Dibujos, grafismos y mensajes: el texto dibujado, el texto desbordado.

Doy vueltas al cómo decir, con la intención de acompañar. De acompañar al amigo en su aventura, al artista en su riesgo, al autor en su viaje al mundo de atrás de las cortinas y más allá del espejo, también.

El dibujo es, aquí, una práctica repleta de impulsos y secuencias, secretos y ademanes, todos con su urgencia por manifestarse.

Se abrió una puerta y aparece un dibujo que no puede despegarse ya del gesto y del acto de dibujar. Y se vuelca hacia la enunciación exigente de pensamientos y emociones, reacios a cualquier demora.

Hay mucha pasión en juego, y florece con impudor el deseo de mostrar y mostrarse en la emergencia primera, con toda la confusión que lo acompaña.

Vislumbramos recuerdos e intuiciones, que se suman, contradicen, acoplan y se expanden inacabadamente en estas instancias de un discurso que se arropa en su enorme vitalidad.

¿Pulso de la precariedad de los sentimientos?

Dibujos que parodian ilustraciones, dibujos que rastrean formas y texturas.

Dibujos que arriesgan gestos que exploran sus posibilidades, dibujos que hacen nido y se suman a la espesura.

Dibujos que recuerdan y apelan a textos leídos y releídos, autores amados, lecturas recurrentes o inolvidables. Autores trágicos o alegres, que siempre conmocionan.

Pero aquí, en el recorte de sus palabras, aparecen girones de frases y pensamientos, que fueron convertidos por la alquimia del dibujo en otro modo de vocear imágenes.

Una convivencia indespegable: textos que se evidencian como figuras, imágenes que atesoran esos textos en un mismo collar de sentidos herméticos, en el común viaje hacia profundidades que se vuelven superficie. Hacia relatos hechos música, hacia universos poblados como megalópolis de fantasmas y ensoñaciones, de vigilias y adormecimientos.

Relax y descanso de tantos conocimientos adquiridos. Memoria que deja fluir una conciencia que evalúa su insensatez y se humaniza.

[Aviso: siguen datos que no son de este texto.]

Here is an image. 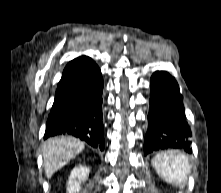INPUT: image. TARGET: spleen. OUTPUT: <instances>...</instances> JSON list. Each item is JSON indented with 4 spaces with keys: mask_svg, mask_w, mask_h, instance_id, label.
Here are the masks:
<instances>
[{
    "mask_svg": "<svg viewBox=\"0 0 221 193\" xmlns=\"http://www.w3.org/2000/svg\"><path fill=\"white\" fill-rule=\"evenodd\" d=\"M157 174L167 183L180 185L186 183L190 173L187 156L178 151L158 153L152 160Z\"/></svg>",
    "mask_w": 221,
    "mask_h": 193,
    "instance_id": "3e777b00",
    "label": "spleen"
}]
</instances>
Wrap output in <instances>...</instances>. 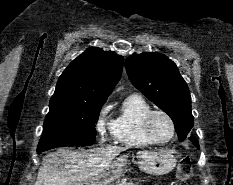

Todo esto tiene algo de la visión desde la ventanilla del tren, de un tren de alta velocidad. Todo lo que está allí es real, pero se escurre, se escapa, se sucede como se suceden los actos de comprensión, que, cuando cierran en claridad, ya el objeto se ha corrido de lugar.

El desconcierto da lugar a la angustia, pero también a la curiosidad.

Se diría que el autor afronta la angustia, pero no deja  de cautivarse por la curiosidad.

El mundo se le escapa, pero las imágenes y las palabras se aferran al dibujo.

Todo texto es tejido innumerable, tejido inacabado, tiempo reconstituido, tiempo insondable pero presente.

No hay principio ni fin, cada imagen es también un recomienzo, un principio ordenador y pasajero.

También, un vértice en ningún lugar.

Pero resguarda la pasión por el hacer, el idilio con el testimonio, el afán por estar y permanecer. El placer de vislumbrar una identidad en medio del torbellino.

El lugar del vigía, del autor del código, del que aguarda el saber.

Los colores: aquí el dibujo se ancla en la pintura, se borran entonces frecuentes distinciones; pero, está claro lo que se dibuja en color, lo que llena la superficie de color va logrando que la temperatura de las imágenes aumente, que el vértigo se acelere, porque el dibujo deja de ser ya aquel corte incisivo de la punta del lápiz que indagaba en la mímesis.

Cuando Lucas exhibe sus delicados papeles de arroz, literalmente los despliega pues vienen con frecuencia plegados, tal vez en dos o varios pliegues, abre una caja impredecible, rompe algún sello mágico y aflora el universo multicolor de los infinitos episodios atesorados entre esos sutiles planos, derramados en los momentos de soledad y pulsión narrativa.

Da temor hablar de la magia del dibujo, entonces prometemos no decirlo y guardamos silencio, sabiendo bien que tal cosa sin lugar a duda existe.

Y aquí se hizo presente.

 

Tulio de Sagastizábal, agosto de 2019.